:: DATA ::

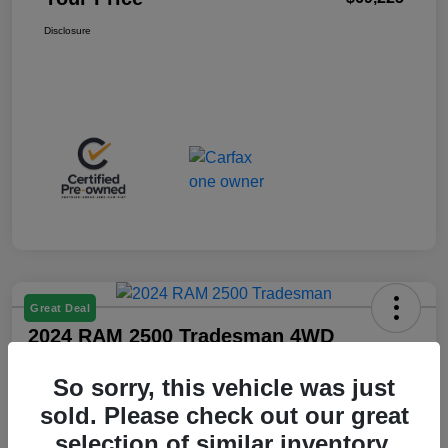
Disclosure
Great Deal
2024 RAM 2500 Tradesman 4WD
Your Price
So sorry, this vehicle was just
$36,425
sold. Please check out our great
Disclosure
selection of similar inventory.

:::
:: DATA ::

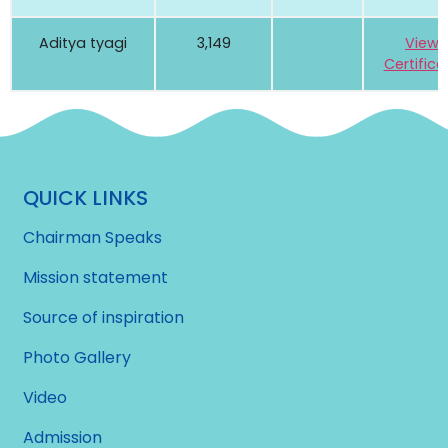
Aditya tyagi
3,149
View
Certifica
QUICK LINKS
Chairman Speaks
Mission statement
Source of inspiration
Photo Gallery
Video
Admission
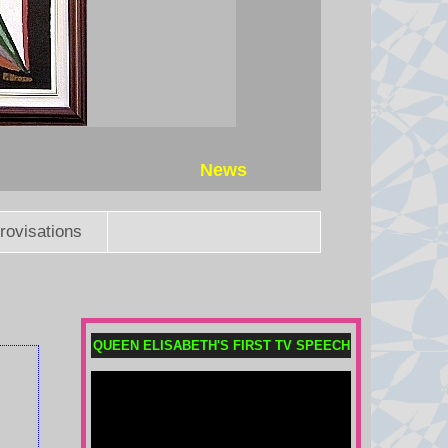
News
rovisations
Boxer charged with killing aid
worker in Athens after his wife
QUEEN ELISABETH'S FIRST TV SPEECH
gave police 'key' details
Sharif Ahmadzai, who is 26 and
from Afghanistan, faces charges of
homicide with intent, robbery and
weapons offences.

:::
:: DATA ::

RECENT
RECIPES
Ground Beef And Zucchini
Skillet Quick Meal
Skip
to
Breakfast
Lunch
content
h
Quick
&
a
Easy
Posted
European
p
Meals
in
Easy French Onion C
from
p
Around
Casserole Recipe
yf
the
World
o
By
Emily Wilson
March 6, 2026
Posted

:::

• **WORK TO BE COMPLETED**: Your answer should be one number: how many lines of the material include the word "with".

• **SOLUTION TO THE PROBLEM**: 2